» Task directions
Exact copies of the line with "електроенергії...." and of all lines after it through the end of the entries are required, and no other lines.

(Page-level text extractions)
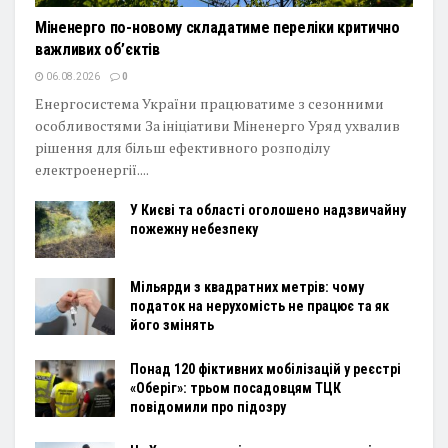
Міненерго по-новому складатиме переліки критично
важливих об’єктів
06.08.2026
0
Енергосистема України працюватиме з сезонними
особливостями За ініціативи Міненерго Уряд ухвалив
рішення для більш ефективного розподілу
електроенергії....
У Києві та області оголошено надзвичайну
пожежну небезпеку
Мільярди з квадратних метрів: чому
податок на нерухомість не працює та як
його змінять
Понад 120 фіктивних мобілізацій у реєстрі
«Оберіг»: трьом посадовцям ТЦК
повідомили про підозру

» Final answer
електроенергії....
У Києві та області оголошено надзвичайну
пожежну небезпеку
Мільярди з квадратних метрів: чому
податок на нерухомість не працює та як
його змінять
Понад 120 фіктивних мобілізацій у реєстрі
«Оберіг»: трьом посадовцям ТЦК
повідомили про підозру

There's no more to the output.